__RECORDS PROVIDED__:
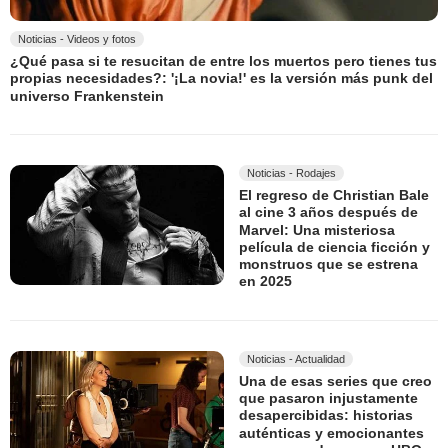
Noticias - Videos y fotos
¿Qué pasa si te resucitan de entre los muertos pero tienes tus
propias necesidades?: '¡La novia!' es la versión más punk del
universo Frankenstein
Noticias - Rodajes
El regreso de Christian Bale
al cine 3 años después de
Marvel: Una misteriosa
película de ciencia ficción y
monstruos que se estrena
en 2025
Noticias - Actualidad
Una de esas series que creo
que pasaron injustamente
desapercibidas: historias
auténticas y emocionantes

__TASK DESCRIPTION__: Look through the listing above and copy each line with the word "Noticias" in it.

__EXERCISE OUTPUT__:
Noticias - Videos y fotos
Noticias - Rodajes
Noticias - Actualidad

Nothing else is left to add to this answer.